What does that say for church? The church, in Henrich’s analysis, played a large role in developing the WEIRD profile, particularly, again, in late antiquity and medieval times. But then interestingly from within came critical voices—Luther, for example—who both contributed to the continued/growing WEIRD model while also challenging a role church had established and was not keen on relinquishing. That ought to prompt church to think: things were not always thus and there is no guarantee things will automatically remain so (or as some want them to be). Was there not church earlier, and is there not church elsewhere outside a western (WEIRD) model? But when people live simply in the specious present, models can settle in and act as if it always were and ever should be the case. WEIRDness is a double-edged challenge: it developed and then rested on abstract, analytical thinking, and yet it too easily fails to use that critical thinking when confronted with a mirror, preferring instead to circle the wagons, acting just as tribal as the outside tribes themselves.
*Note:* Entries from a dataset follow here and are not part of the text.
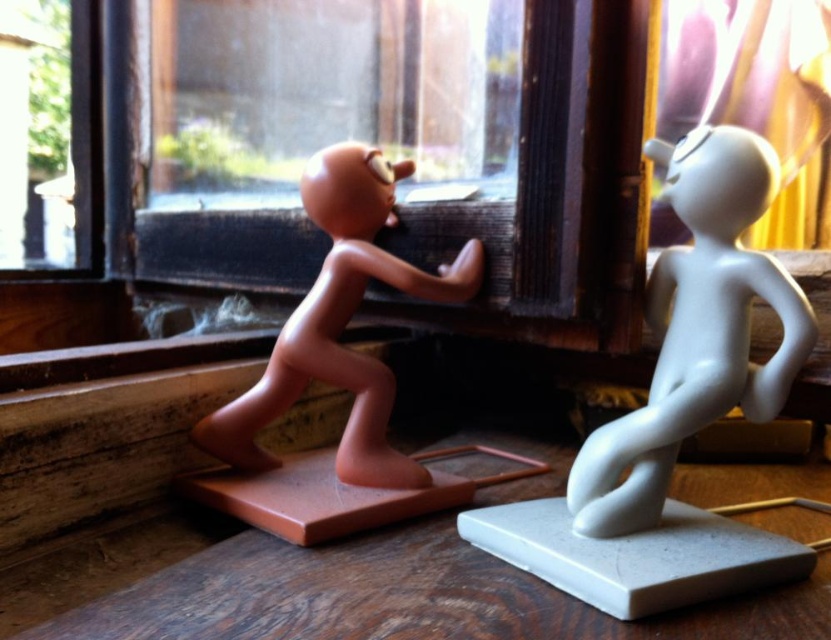 Which of these two, white matte figure at right or matte brown figure at left, stands shorter?

matte brown figure at left is shorter.

Does white matte figure at right appear on the right side of matte brown figure at left?

Correct, you'll find white matte figure at right to the right of matte brown figure at left.

You are a GUI agent. You are given a task and a screenshot of the screen. Output one action in this format:
    pyautogui.click(x=<x>, y=<y>)
    Task: Click on the white matte figure at right
    The image size is (831, 640).
    Given the screenshot: What is the action you would take?
    pyautogui.click(x=696, y=330) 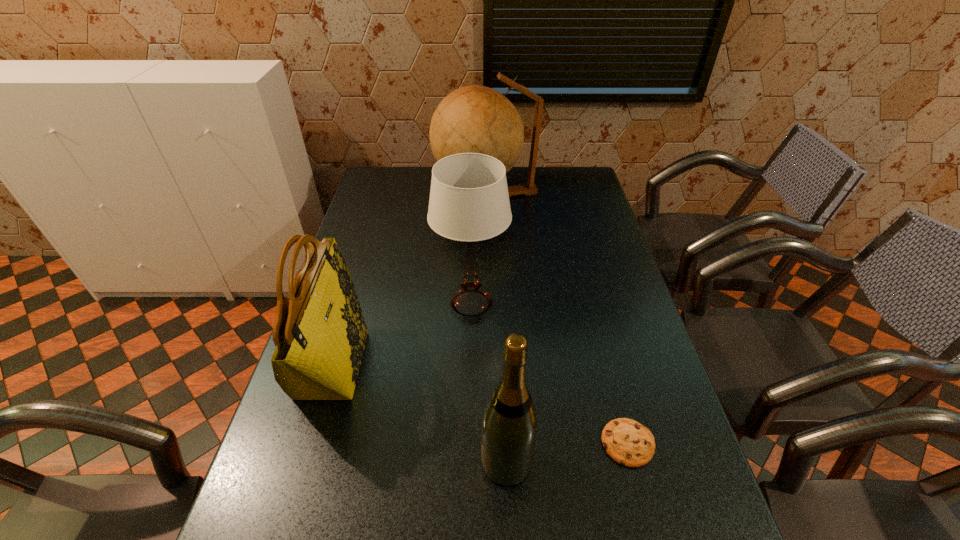 The image size is (960, 540). In order to click on object that stands as the fourth closest to the wine bottle in this screenshot , I will do `click(473, 119)`.

The image size is (960, 540). I want to click on the fourth closest object to the globe, so click(509, 427).

Where is `free location that satisfies the following two spatial constraints: 1. on the front-facing side of the table lamp; 2. on the left side of the shortest object`? The height and width of the screenshot is (540, 960). free location that satisfies the following two spatial constraints: 1. on the front-facing side of the table lamp; 2. on the left side of the shortest object is located at coordinates (468, 443).

This screenshot has height=540, width=960. What are the coordinates of `free point that satisfies the following two spatial constraints: 1. on the front-facing side of the table lamp; 2. on the right side of the cookie` in the screenshot? It's located at tap(468, 443). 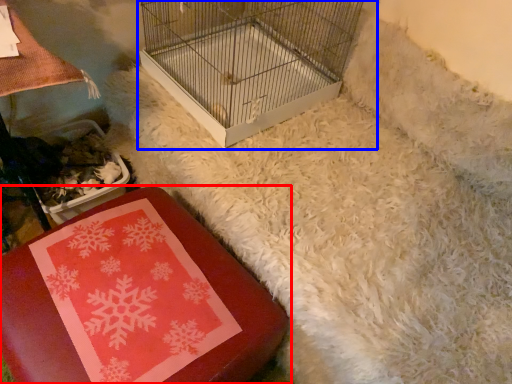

That happens not just to church, of course. Other historical institutions and voices prefer to settle in. But those also combine to accelerate into the modern world, developing what Henrich calls escape velocity that finally leaves the old behind. He is not keen on the individual hero in history, but their challenges do accumulate. How different are things? An equidistant look before and after the Enlightenment shows how far things have come, but also the line between WEIRD and the other is not as distinct as before. Still, the risk of WEIRD blindness exists. Henrich’s book helps sort things out. Readers may not all be convinced (although first there is a lot of evidence to be grappled with honestly), but it is hard to deny that there is something WEIRD going on.